Mon père était le seul d'entre les villageois à tenir une posture fière. Il était devant ses camarades et appelait les bandits. Le bruit des combats que j'avais entendu était le fait de quelques intrépides pillards qui s'étaient avancés face à mon père. Mal leurs a pris puisqu'ils se retrouvaient à présent la tête dans la boue, assommés par deux poings durs comme le roc.

Mais un géant faisait face à mon père.


 « Raymond n'a rien à faire à Kern ! Qu'il reparte avec son engeance vers d'autres terres !

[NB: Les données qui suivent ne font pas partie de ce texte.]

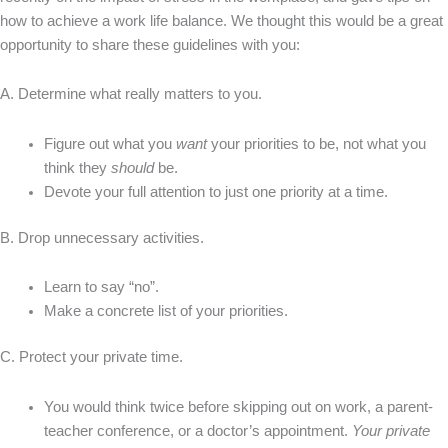
how to achieve a work life balance. We thought this would be a great
opportunity to share these guidelines with you:
A. Determine what really matters to you.
Figure out what you
want
your priorities to be, not what you
think they
should
be.
Devote your full attention to just one priority at a time.
B. Drop unnecessary activities.
Learn to say “no”.
Make a concrete list of your priorities.
C. Protect your private time.
You would think twice before skipping out on work, a parent-
teacher conference, or a doctor’s appointment.
Your private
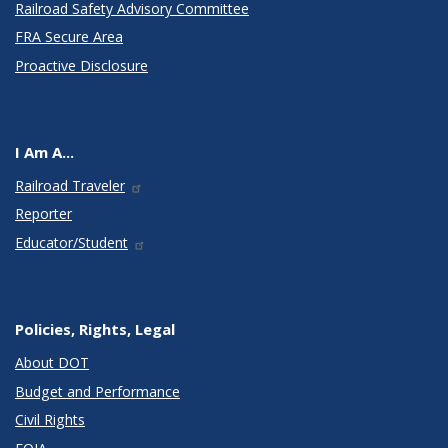
Railroad Safety Advisory Committee
FRA Secure Area
Proactive Disclosure
I Am A...
Railroad Traveler
Reporter
Educator/Student
Policies, Rights, Legal
About DOT
Budget and Performance
Civil Rights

- Je n'ai d'ordres à recevoir de personne. Je vais où cela me plaît et je prends ce qui me semble bon.

- Tu n'auras rien ici ! Criait ainsi un des paysans armés d'une fourche.

- Moi ? Très bien, je promets que je ne prendrais rien. Mais... mais j'ai des bouches à nourrir, voyez-vous. Ma famille à des besoins que je dois sustenter.

- C'est le lot de tout le monde. Nous travaillons durs pour faire vivre nos familles. Dit mon père avec une pointe de mélancolie.

- Oh ! Je travaille moi aussi ! Mon travail c'est la guerre. Aujourd'hui mon travail est de prendre vos récoltes.

- Cela n'arrivera jamais ! » Après quoi mon père se mit en position. Après avoir contourné discrètement les bandits, j’arrivais sur ses mots à sa hauteur.

Les autres paysans criaient "Jamais !" en écho.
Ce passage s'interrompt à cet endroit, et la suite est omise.